Sans ambiguïté, les pêcheurs professionnels ont qualifié la saison dernière comme équivalente ou supérieure à l’année précédente. La conclusion du Comité scientifique plus que prudente est donc de donner un indice entre 3,9 et 9,9 qui on le voit bien au Tableau II.1 n’a rien à voir avec les niveaux que l’on avait dans les années 90s (une valeur sur deux supérieure à 21 avec un intervalle compris entre 14,5 et 37,6). Les observations de terrain n’ont rien à voir avec les valeurs prises en compte par le Comité scientifique !
Une conclusion qui plombe encore l'avenir de la pêche professionnelle
Le Comité scientifique met le niveau du TAC conseillé très bas: entre 26 à 45 tonnes. Il considère que les civelles destinées au repeuplement ne survivront pas ou ne participeront pas à la reproduction, ce qui est contraire aux derniers travaux scientifiques effectués et surtout part de l’hypothèse que la diminution du nombre de pêcheurs et du nombre de jours de pêche alloués n’ont pas d’impact réel sur le niveau d’exploitation (avec des engins de pêche dont l’efficacité n’a pas changé). Ces dires, nullement étayés, sont à charge de la pêcherie et incitent l’administration nationale à mettre le TAC à un niveau qui condamne économiquement les pêcheries estuariennes et continentales déjà bien affectées par les décisions de la Commission Européenne dont l’objectif, suite aux pressions des ONGs, est d’éradiquer la pêche civelière française au nom d’un Principe de Précaution mal utilisé.

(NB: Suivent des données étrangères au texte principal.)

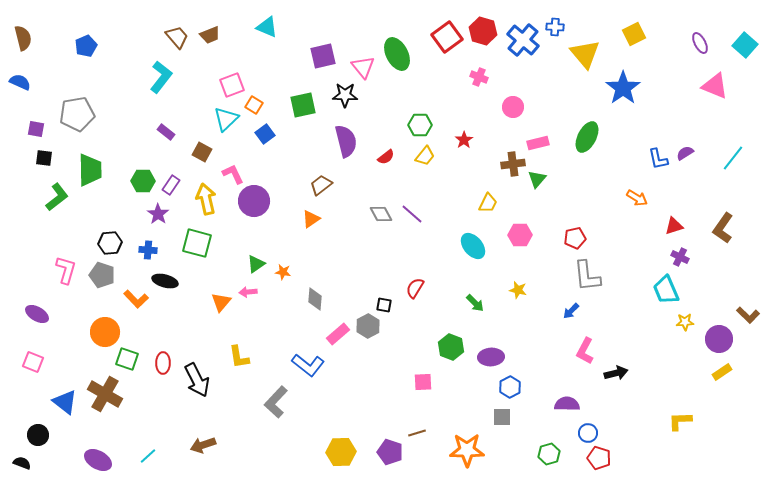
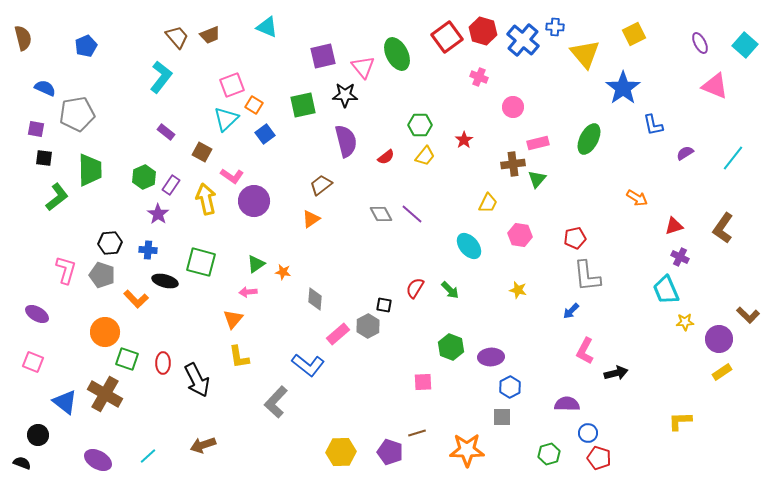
blue semicircle at (20, 82): moved 25 px right, 6 px down
green ellipse at (587, 137): moved 2 px right, 2 px down
blue L-shape at (658, 159): moved 5 px left, 34 px up
pink L-shape at (233, 174): moved 1 px left, 2 px down; rotated 150 degrees clockwise
green hexagon at (143, 181): moved 1 px right, 4 px up; rotated 25 degrees counterclockwise
pink hexagon at (520, 235): rotated 10 degrees clockwise
green square at (197, 243): moved 4 px right, 19 px down
cyan ellipse at (473, 246): moved 4 px left
orange triangle at (221, 302): moved 12 px right, 17 px down
green arrow at (475, 303): moved 25 px left, 13 px up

L'AFPMAR a fait des propositions concrètes: Pêcher moins et valoriser mieux
L’AFPMAR a déjà proposé un dossier qui s’appuie sur la réglementation existante et que la Commission ne veut pas entendre puisque son seul but est d’éradiquer la pêche civelière. Ce dossier s’appuie sur le règlement 1100/2007 (modification de la clé de répartition) et sur l’annexe II de la CITES (pas d’interdiction formelle d’exporter hors UE des civelles sur le quota de consommation). Nous redonnons le lien pour consulter ce dossier:
https://anguilleresponsable.com/index.php/2024/10/04/moins-pecher-et-mieux-valoriser/
A nos élus de s’en emparer et de mettre ce dossier sur la table car il en va de la crédibilité de l’Europe déjà bien affectée ces derniers temps par l’amoncellement de contraintes non étayées et non justifiées aux citoyens européens qui les subissent.
Essayons sur ce dossier de prendre les mesures justifiées qui s’imposent pour le bien de l’anguille, mais aussi de ceux qui en vivent.